WHAT THE EXERCISE ASKS:
Of all the entries below, only the lines from the one with "primarily created representational works." up to and including the one with "complete liberation. Having an end result is" are to be duplicated exactly.

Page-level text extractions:
--------------------
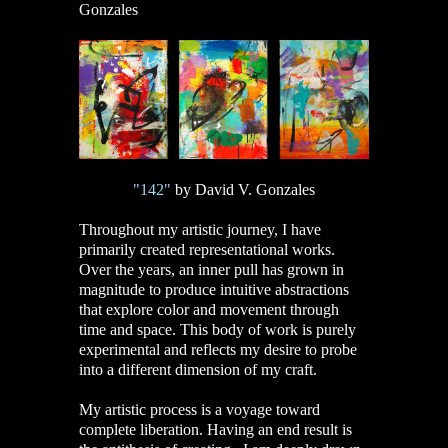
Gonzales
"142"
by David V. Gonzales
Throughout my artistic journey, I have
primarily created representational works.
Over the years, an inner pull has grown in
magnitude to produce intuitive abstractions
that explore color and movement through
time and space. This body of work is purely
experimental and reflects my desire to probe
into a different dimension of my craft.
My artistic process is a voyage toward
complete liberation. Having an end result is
--------------------
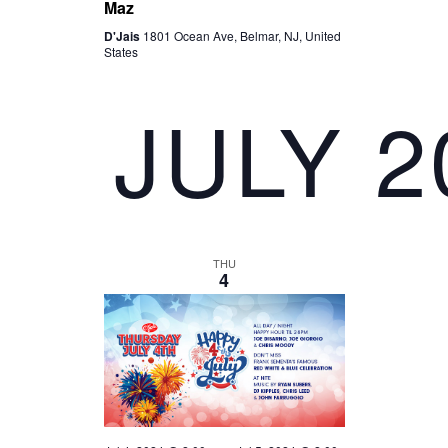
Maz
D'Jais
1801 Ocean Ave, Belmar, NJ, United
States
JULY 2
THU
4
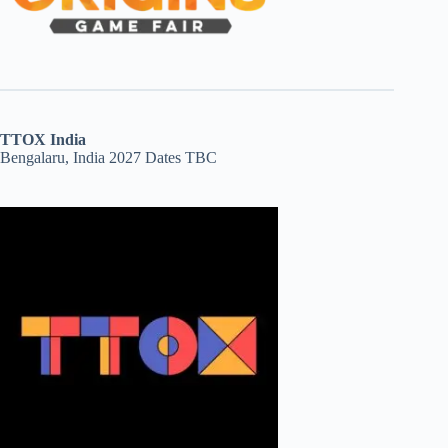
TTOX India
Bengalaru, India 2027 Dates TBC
--------------------
FINISHED TASK:
primarily created representational works.
Over the years, an inner pull has grown in
magnitude to produce intuitive abstractions
that explore color and movement through
time and space. This body of work is purely
experimental and reflects my desire to probe
into a different dimension of my craft.
My artistic process is a voyage toward
complete liberation. Having an end result is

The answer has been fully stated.